On the Manchester side I like to follow a narrow sort of meander parallel with Deansgate. Cheek by jowl with Spinningfields, the newly opened Manchester House, and The Lowry lies an unassuming part of the city that I'm drawn to. There's the square with no name and its very Berlin sort of civic ordinariness, the Victorian backstreets that branch away from this like unkempt roots (where you can dance late into the night at Liars' Club), the Butter Lane street sign mounted on a wall coincidentally painted the colour of butter, alleyways that deviate from the rigid ruler line of Deansgate (a true Roman road in that respect) and strangely alluring yet brutal concrete walkways in the sky connecting car parks with department stores (and beneath them disused tunnels). It's not exactly a secret but it feels like this side of the city is hurried past. The route I take brings me to Parsonage Gardens where white-hot Arkwright House and Kendals abut the majestic National Building. There are traces of a lost city here: the bottom half of an emerald green centuries-old lamp post hewed to the wall around the garden, and a rare pathway to the river that has no through route - a strange dead end with a great view of Blackfriars Bridge. Cut away from the gardens through a passageway besides the Wetherspoons to see its huge stained glass window then cross over Deansgate and into the Barton Arcade. The first (and only remaining) steel and glass arcade in the city now houses Lunya and Pot Kettle Black (hit the former for a chunk of Murcia Al Vino cheese from the deli, and the latter for a chat and a coffee). 

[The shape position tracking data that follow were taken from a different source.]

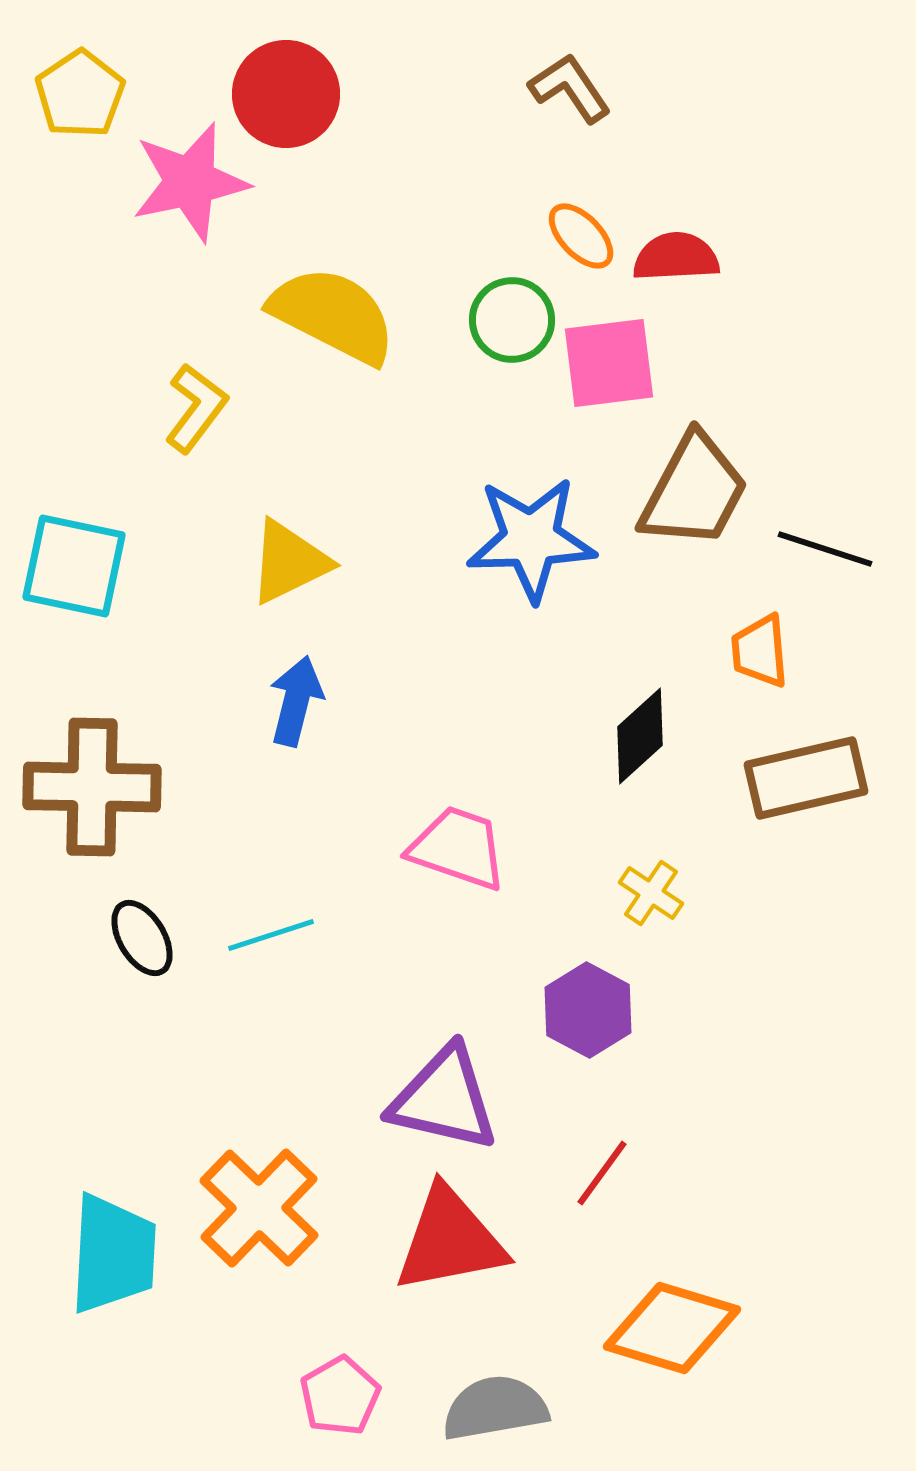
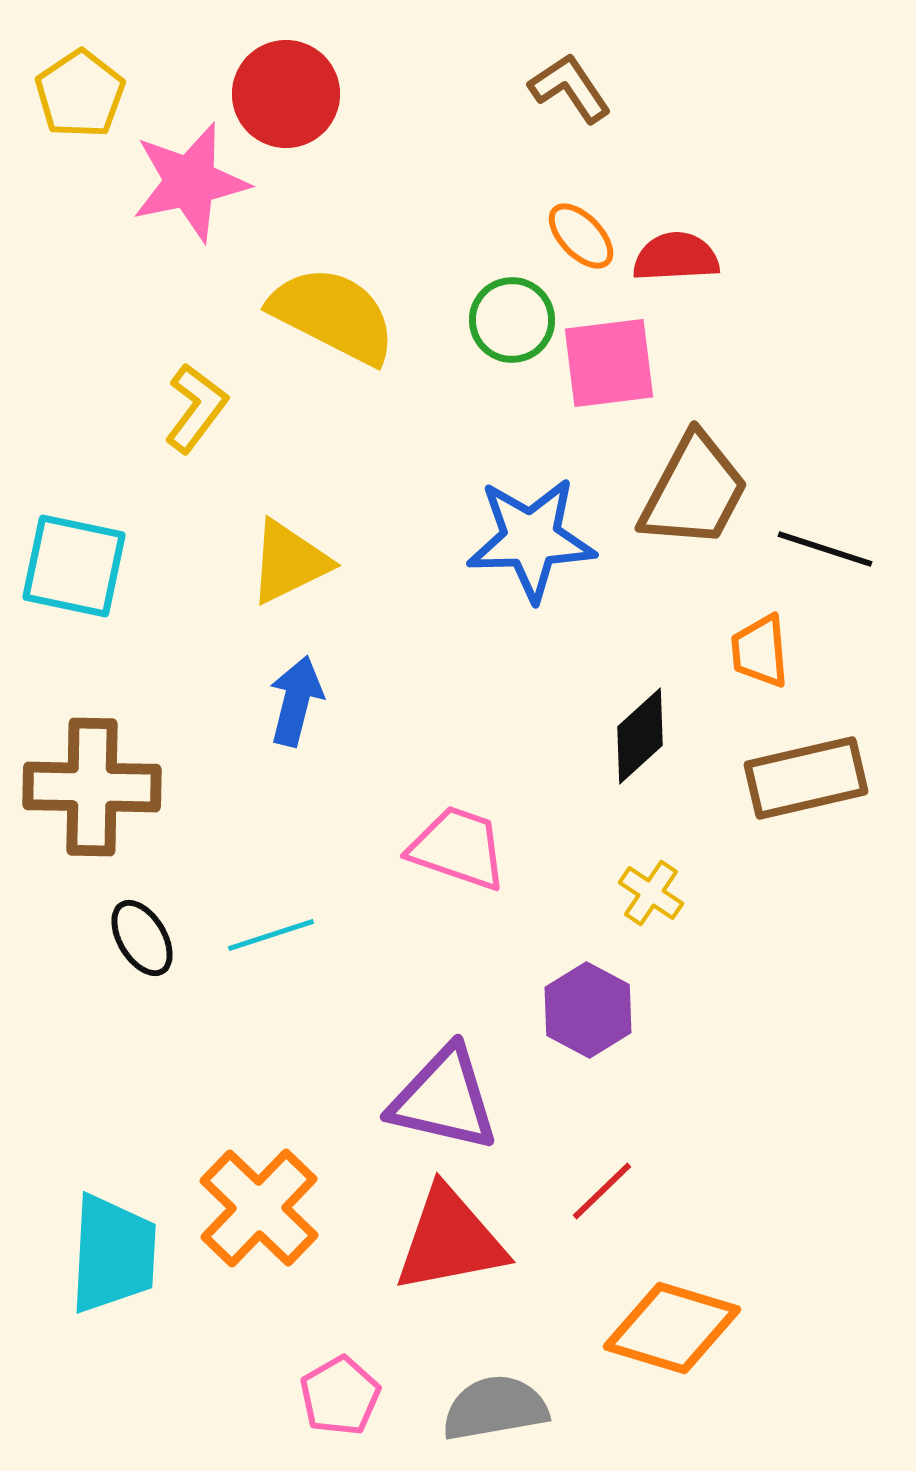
red line: moved 18 px down; rotated 10 degrees clockwise
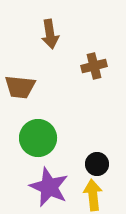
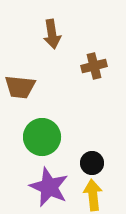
brown arrow: moved 2 px right
green circle: moved 4 px right, 1 px up
black circle: moved 5 px left, 1 px up
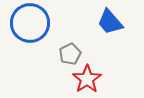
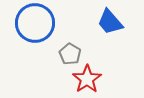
blue circle: moved 5 px right
gray pentagon: rotated 15 degrees counterclockwise
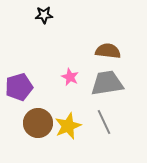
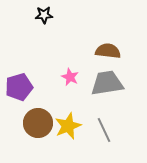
gray line: moved 8 px down
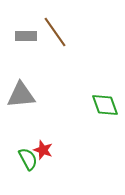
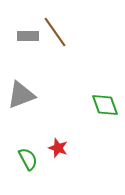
gray rectangle: moved 2 px right
gray triangle: rotated 16 degrees counterclockwise
red star: moved 15 px right, 2 px up
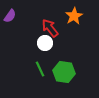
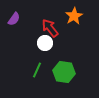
purple semicircle: moved 4 px right, 3 px down
green line: moved 3 px left, 1 px down; rotated 49 degrees clockwise
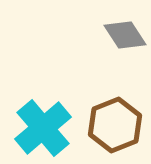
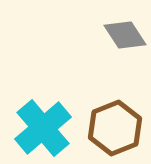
brown hexagon: moved 3 px down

Heading over to the Northern Quarter now. On High Street a row of ornate fishermen sculptures cast their nets above the gates to a former fish market, this street carries on past the cat cafe and you hit Porter + Cole, a serene little coffee shop and store with two resident dogs, well worth stopping in for a cake if the bustle of neighbouring food hall Mackie Mayor is too much. 

It hasn't even opened yet but Trove in Ancoats will become a new haunt of mine (having taken two buses to get to their original cafe in Levenshulme many a time), and many new bar and restaurant openings on the cards for this year suggests this will become a real hot spot for dining. Make sure to look out for the Ancoats Peeps whilst you're there - peep holes into former industrial buildings by artist Dan Dubowitz. 

Behind a seldom opened door on Edge Street a tiled staircase leads up to Majolica Works pottery studio, faced with the kiln and the intimate workshop it feels like trespassing but look around - there’s some beautiful pottery for sale.  From time to time when the sun shines one of the owners has been known to take his piano down the stairs and play it out on the pavement whilst milkshake-sipping patrons in the window of Home Sweet Home look on. The studio is a vital landmark in the city’s story too in that the artists are the founding members of the Northern Quarter Association who, through a series of public artworks in the 90s, in a round-about sort of way, created the Northern Quarter as we know it today - even down to its name. In recent years its hot pink exterior has become a burgeoning Instagram hotspot for tourists with a keen eye for colour.


Peel off to the left towards NOMA and around the Shudehill area for a mix of 60s architecture (the iconic CIS tower) and some old warehouses and pubs. It's just up here where you can take your picnic to Angel Meadow, a rare hill in the flat city and find yourself not too far from a great traditional pub in the Marble Arch. It's fairly isolated but it's worth the walk.